Because it integrated a lot of social factors into health care. Presenting that integration in a map made the results very stark and very clear: poverty determined people’s health. There were calls for an update and they produced one in 2019. It made for a perfect way to compare how things had changed, or not. And the circumstances affecting people’s health haven’t changed a lot.
‘Code Red’ became a brand for The Hamilton Spectator. After the first story, Buist, Johnston and DeLuca did another one on mothers and babies called ‘Born’, and then they took on cancer rates with ‘The Cancer Project’, which showed that your chances of dying of cancer vary depending on where you live in Hamilton.
There were other stories, unrelated to health. One story looked at a street which used to be an engine in the Hamilton economy, and they documented how it changed during a 60-year period. By monitoring the changes on that street – which stores opened and which closed – a narrative was suggested which reflected the larger story of Hamilton’s economic troubles.
Buist says he wants people to understand their city at a “micro-geographic level and see that it’s not all a homogeneity” as is often suggested about cities.
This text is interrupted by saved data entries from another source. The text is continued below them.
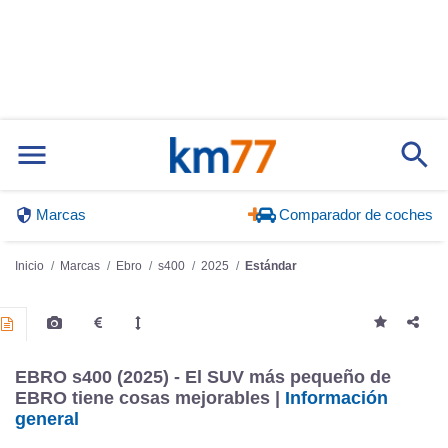
Marcas
Comparador de coches
Inicio
Marcas
Ebro
s400
2025
Estándar
EBRO s400 (2025) - El SUV más pequeño de
EBRO tiene cosas mejorables |
Información
general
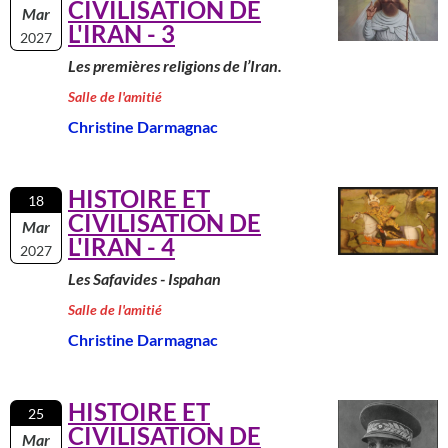
CIVILISATION DE
Mar
L'IRAN - 3
2027
Les premières religions de l’Iran.
Salle de l'amitié
Christine Darmagnac
HISTOIRE ET
18
CIVILISATION DE
Mar
L'IRAN - 4
2027
Les Safavides - Ispahan
Salle de l'amitié
Christine Darmagnac
HISTOIRE ET
25
CIVILISATION DE
Mar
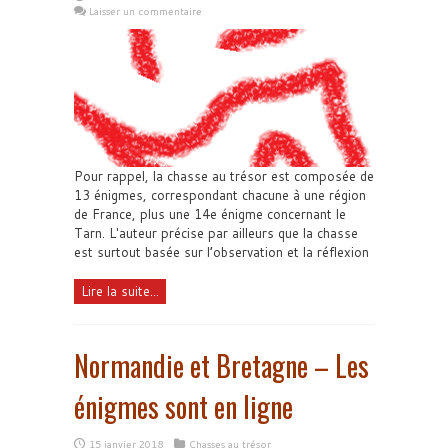
Laisser un commentaire
Pour rappel, la chasse au trésor est composée de
13 énigmes, correspondant chacune à une région
de France, plus une 14e énigme concernant le
Tarn. L'auteur précise par ailleurs que la chasse
est surtout basée sur l’observation et la réflexion
Lire la suite...
Normandie et Bretagne – Les
énigmes sont en ligne
15 janvier 2018
Chasses au trésor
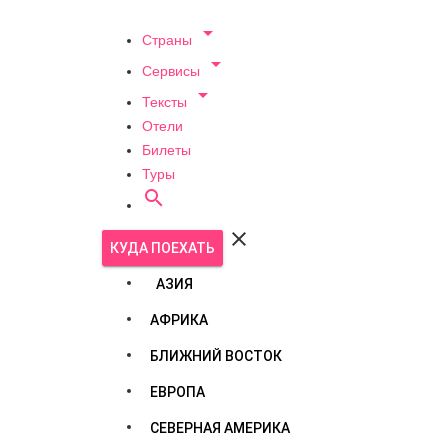

Страны

Сервисы

Тексты
Отели
Билеты
Туры


КУДА ПОЕХАТЬ
АЗИЯ
АФРИКА
БЛИЖНИЙ ВОСТОК
ЕВРОПА
СЕВЕРНАЯ АМЕРИКА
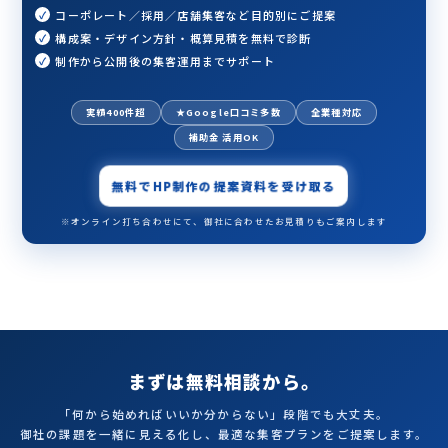
コーポレート／採用／店舗集客など目的別にご提案
構成案・デザイン方針・概算見積を無料で診断
制作から公開後の集客運用までサポート
実績400件超
★Google口コミ多数
全業種対応
補助金 活用OK
無料でHP制作の提案資料を受け取る
※オンライン打ち合わせにて、御社に合わせたお見積りもご案内します
まずは無料相談から。
「何から始めればいいか分からない」段階でも大丈夫。
御社の課題を一緒に見える化し、最適な集客プランをご提案します。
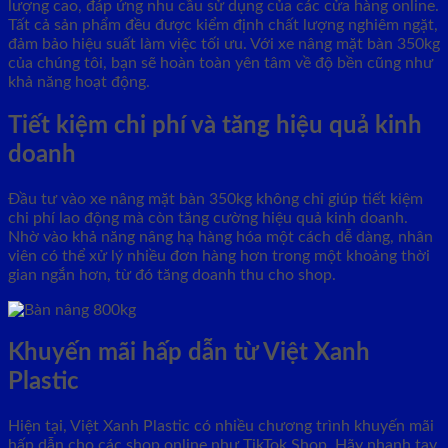
lượng cao, đáp ứng nhu cầu sử dụng của các cửa hàng online.
Tất cả sản phẩm đều được kiểm định chất lượng nghiêm ngặt,
đảm bảo hiệu suất làm việc tối ưu. Với xe nâng mặt bàn 350kg
của chúng tôi, bạn sẽ hoàn toàn yên tâm về độ bền cũng như
khả năng hoạt động.
Tiết kiệm chi phí và tăng hiệu quả kinh
doanh
Đầu tư vào xe nâng mặt bàn 350kg không chỉ giúp tiết kiệm
chi phí lao động mà còn tăng cường hiệu quả kinh doanh.
Nhờ vào khả năng nâng hạ hàng hóa một cách dễ dàng, nhân
viên có thể xử lý nhiều đơn hàng hơn trong một khoảng thời
gian ngắn hơn, từ đó tăng doanh thu cho shop.
Khuyến mãi hấp dẫn từ Việt Xanh
Plastic
Hiện tại, Việt Xanh Plastic có nhiều chương trình khuyến mãi
hấp dẫn cho các shop online như TikTok Shop. Hãy nhanh tay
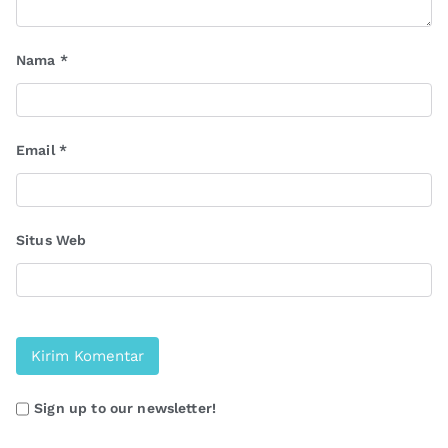
Nama
*
Email
*
Situs Web
Sign up to our newsletter!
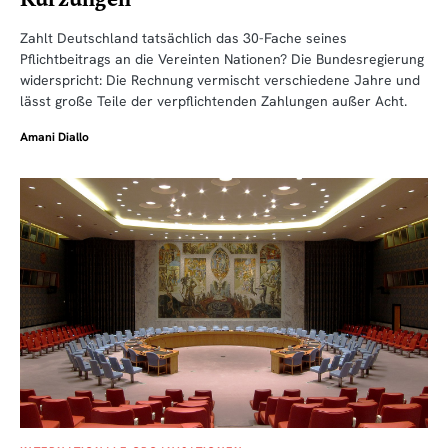
Zahlt Deutschland tatsächlich das 30-Fache seines
Pflichtbeitrags an die Vereinten Nationen? Die Bundesregierung
widerspricht: Die Rechnung vermischt verschiedene Jahre und
lässt große Teile der verpflichtenden Zahlungen außer Acht.
Amani Diallo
And he says, “the story map is a pretty straightforward way to tell a story”.
DeLuca did most of the mapping for his stories and Buist said once he really understood the storytelling component, he decided to learn this for himself. He wanted to lessen the load on DeLuca, but he also thinks better visual storytelling is the future for the print media.
“As an industry [newspapers] struggle with the online part” says Buist. “Making the story more engaging for the reader means they will stay longer on your site and really see the story in a different way.”
For Steve Buist, a story map made his talents really shine.